Records from a collection
........

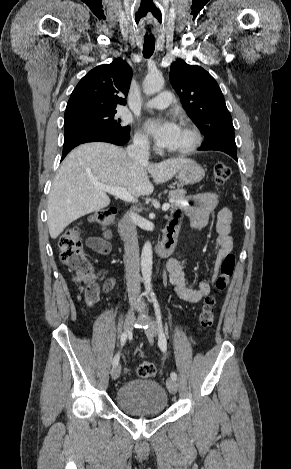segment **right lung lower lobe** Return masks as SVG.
Listing matches in <instances>:
<instances>
[{"mask_svg": "<svg viewBox=\"0 0 291 469\" xmlns=\"http://www.w3.org/2000/svg\"><path fill=\"white\" fill-rule=\"evenodd\" d=\"M130 129H101L93 127H75L65 130L63 158L76 146L86 142H108L116 145H124L129 141Z\"/></svg>", "mask_w": 291, "mask_h": 469, "instance_id": "obj_1", "label": "right lung lower lobe"}]
</instances>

........

> WHAT YOU SHOULD DO
Will you set down the records word for word while leaving out every picture?

> TASK RESULT
segment **right lung lower lobe** Return masks as SVG.
Listing matches in <instances>:
<instances>
[{"mask_svg": "<svg viewBox=\"0 0 291 469\" xmlns=\"http://www.w3.org/2000/svg\"><path fill=\"white\" fill-rule=\"evenodd\" d=\"M130 129H101L93 127H75L65 130L63 158L76 146L86 142H108L116 145H124L129 141Z\"/></svg>", "mask_w": 291, "mask_h": 469, "instance_id": "obj_1", "label": "right lung lower lobe"}]
</instances>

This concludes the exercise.